Below, we compare the timepoint of median leverage (first) to the timepoint of maximum leverage (second) in the first dataset. We choose to use the kurtosis PC-selection method and leverage outlyingness measurement.

par(mfrow=c(1,2))
levs = clever.Dat1$outlier_measures$PCA_var__leverage
t_med = order(levs)[ceiling(length(levs)/2)]
t_max = which.max(levs)

image(Img1[,,,t_med], main=paste0('Median leverage (T = ', t_med, ')'))
image(Img1[,,,t_max], main=paste0('Maximum leverage (T = ', t_max, ')'))

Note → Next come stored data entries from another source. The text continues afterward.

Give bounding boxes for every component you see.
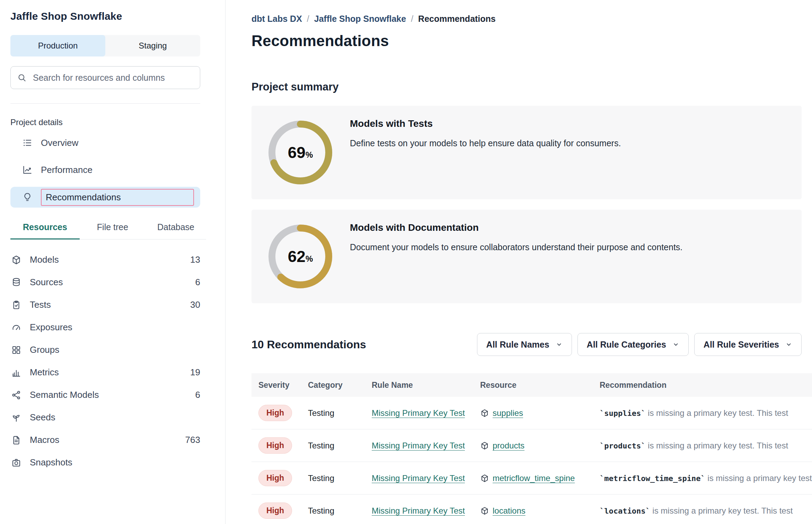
- category-cell: Testing: [308, 473, 372, 483]
- share-network-icon: [10, 390, 22, 400]
- summary-card-models-with-tests: 69 % Models with Tests Define tests on y…: [251, 106, 802, 199]
- search-icon: [17, 73, 27, 82]
- recommendation-cell: `metricflow_time_spine` is missing a pri…: [600, 473, 812, 483]
- resource-count: 6: [195, 277, 200, 288]
- resource-item-metrics[interactable]: Metrics 19: [10, 361, 200, 384]
- cube-icon: [480, 409, 489, 418]
- table-row: High Testing Missing Primary Key Test lo…: [251, 495, 812, 524]
- tab-resources[interactable]: Resources: [10, 222, 80, 239]
- resource-item-models[interactable]: Models 13: [10, 248, 200, 271]
- donut-chart-documentation: 62 %: [267, 224, 333, 289]
- chevron-down-icon: [556, 341, 563, 348]
- resource-tabs: Resources File tree Database: [10, 222, 206, 239]
- table-row: High Testing Missing Primary Key Test me…: [251, 462, 812, 495]
- filter-rule-categories[interactable]: All Rule Categories: [577, 333, 689, 356]
- category-cell: Testing: [308, 506, 372, 516]
- sidebar-item-label: Performance: [41, 165, 92, 175]
- filter-rule-names[interactable]: All Rule Names: [477, 333, 572, 356]
- resource-list: Models 13 Sources 6 Tests 30 Exposures: [10, 248, 200, 474]
- col-header-rule-name: Rule Name: [372, 381, 480, 390]
- resource-link[interactable]: locations: [493, 506, 526, 516]
- recommendation-cell: `supplies` is missing a primary key test…: [600, 408, 812, 418]
- resource-code: `locations`: [600, 507, 650, 515]
- card-description: Document your models to ensure collabora…: [350, 242, 682, 252]
- percent-sign: %: [306, 254, 313, 264]
- resource-count: 763: [185, 435, 200, 445]
- breadcrumb-separator: /: [307, 14, 309, 24]
- severity-badge: High: [258, 405, 292, 421]
- project-summary-heading: Project summary: [251, 81, 812, 93]
- donut-value: 62 %: [267, 224, 333, 289]
- search-input[interactable]: [32, 72, 194, 83]
- table-row: High Testing Missing Primary Key Test pr…: [251, 429, 812, 462]
- resource-link[interactable]: products: [493, 441, 524, 451]
- resource-code: `supplies`: [600, 409, 645, 418]
- rule-name-link[interactable]: Missing Primary Key Test: [372, 473, 465, 483]
- col-header-severity: Severity: [258, 381, 308, 390]
- col-header-recommendation: Recommendation: [600, 381, 812, 390]
- breadcrumb-current: Recommendations: [418, 14, 496, 24]
- resource-item-seeds[interactable]: Seeds: [10, 406, 200, 429]
- recommendation-text: is missing a primary key test. This test: [645, 441, 788, 450]
- sidebar: Jaffle Shop Snowflake Production Staging…: [0, 0, 226, 524]
- sidebar-item-performance[interactable]: Performance: [10, 160, 200, 180]
- resource-item-sources[interactable]: Sources 6: [10, 271, 200, 294]
- resource-count: 19: [190, 367, 200, 378]
- resource-count: 6: [195, 390, 200, 400]
- percent-sign: %: [306, 150, 313, 160]
- card-description: Define tests on your models to help ensu…: [350, 138, 621, 148]
- main-content: dbt Labs DX / Jaffle Shop Snowflake / Re…: [226, 0, 812, 524]
- category-cell: Testing: [308, 408, 372, 418]
- severity-badge: High: [258, 503, 292, 519]
- gauge-icon: [10, 322, 22, 333]
- sidebar-item-label: Overview: [41, 138, 78, 148]
- resource-label: Seeds: [30, 412, 55, 423]
- recommendation-text: is missing a primary key test. This test: [705, 473, 812, 483]
- tab-staging[interactable]: Staging: [105, 35, 200, 56]
- cube-icon: [480, 506, 489, 515]
- resource-code: `metricflow_time_spine`: [600, 474, 705, 483]
- tab-database[interactable]: Database: [145, 222, 206, 239]
- breadcrumb-account[interactable]: dbt Labs DX: [251, 14, 302, 24]
- cube-icon: [480, 441, 489, 450]
- resource-item-exposures[interactable]: Exposures: [10, 316, 200, 339]
- chevron-down-icon: [672, 341, 679, 348]
- camera-icon: [10, 457, 22, 468]
- project-details-nav: Overview Performance Recommendations: [10, 133, 200, 208]
- tab-production[interactable]: Production: [10, 35, 105, 56]
- rule-name-link[interactable]: Missing Primary Key Test: [372, 441, 465, 450]
- grid-icon: [10, 345, 22, 355]
- project-details-label: Project details: [10, 117, 200, 127]
- sidebar-item-recommendations[interactable]: Recommendations: [10, 187, 200, 208]
- recommendation-text: is missing a primary key test. This test: [650, 506, 793, 515]
- file-text-icon: [10, 435, 22, 445]
- resource-link[interactable]: metricflow_time_spine: [493, 473, 575, 483]
- rule-name-link[interactable]: Missing Primary Key Test: [372, 506, 465, 515]
- resource-label: Exposures: [30, 322, 72, 333]
- recommendation-cell: `products` is missing a primary key test…: [600, 441, 812, 451]
- lightbulb-icon: [22, 192, 33, 202]
- severity-badge: High: [258, 437, 292, 454]
- resource-item-groups[interactable]: Groups: [10, 339, 200, 361]
- sidebar-item-overview[interactable]: Overview: [10, 133, 200, 153]
- recommendations-table: Severity Category Rule Name Resource Rec…: [251, 373, 812, 524]
- search-box[interactable]: [10, 66, 200, 89]
- breadcrumb-project[interactable]: Jaffle Shop Snowflake: [314, 14, 406, 24]
- resource-item-macros[interactable]: Macros 763: [10, 429, 200, 451]
- resource-item-tests[interactable]: Tests 30: [10, 294, 200, 316]
- tab-file-tree[interactable]: File tree: [80, 222, 145, 239]
- chevron-down-icon: [785, 341, 792, 348]
- resource-label: Metrics: [30, 367, 59, 378]
- rule-name-link[interactable]: Missing Primary Key Test: [372, 408, 465, 418]
- summary-card-models-with-documentation: 62 % Models with Documentation Document …: [251, 210, 802, 303]
- performance-icon: [22, 165, 33, 175]
- filter-rule-severities[interactable]: All Rule Severities: [694, 333, 802, 356]
- resource-link[interactable]: supplies: [493, 408, 523, 418]
- recommendation-text: is missing a primary key test. This test: [645, 408, 788, 418]
- filter-label: All Rule Categories: [587, 340, 666, 350]
- resource-item-snapshots[interactable]: Snapshots: [10, 451, 200, 474]
- resource-label: Groups: [30, 344, 59, 355]
- resource-item-semantic-models[interactable]: Semantic Models 6: [10, 384, 200, 406]
- filter-label: All Rule Severities: [704, 340, 779, 350]
- overview-icon: [22, 138, 33, 148]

The median time point appears normal, whereas the most outlying time point clearly has banding artifacts likely due to subject motion.

Leverage images

clever can also display the “leverage images” for each outlying observation. There are two types: the composite of the selected PC directions, weighed by the scores for that observation (without scaling by variance), and the single PC direction with the highest score at that observation. To solve for these images, be sure to use lev_images=TRUE (already the default option).

Lev_Img1 = clever.Dat1$outlier_lev_imgs$PCA_var__leverage
cat('The timepoints meeting the first outlier level threshold:\n')
## The timepoints meeting the first outlier level threshold:
cat(paste(row.names(Lev_Img1$mean), collapse=", "))
## 59, 60, 61, 134, 149, 150, 151, 152, 153

Here are the leverage images at timepoint 150 for the first dataset:

par(mfrow=c(1,2))

# Constant voxels are deleted during the `clever` algorithm, so the leverage images will have
# missing values where the constant voxels were. The NA_fill option is used here to make
# these voxels have the same color as the background (out-of-mask voxels).
Lev_Img1.mean = Matrix_to_VolumeTimeSeries(Lev_Img1$mean, Mask1)
Lev_Img1.top = Matrix_to_VolumeTimeSeries(Lev_Img1$top, Mask1)

idx = which(as.numeric(row.names(Lev_Img1$mean)) == t_max)
image(Lev_Img1.mean[,,,idx], main=paste0('Lev. img., mean dir. (T=',t_max,')'))
image(Lev_Img1.top[,,,idx], main=paste0('Lev. img., top dir. (T=',t_max,')'))

The leverage images highlight the banding artifact present at this time point.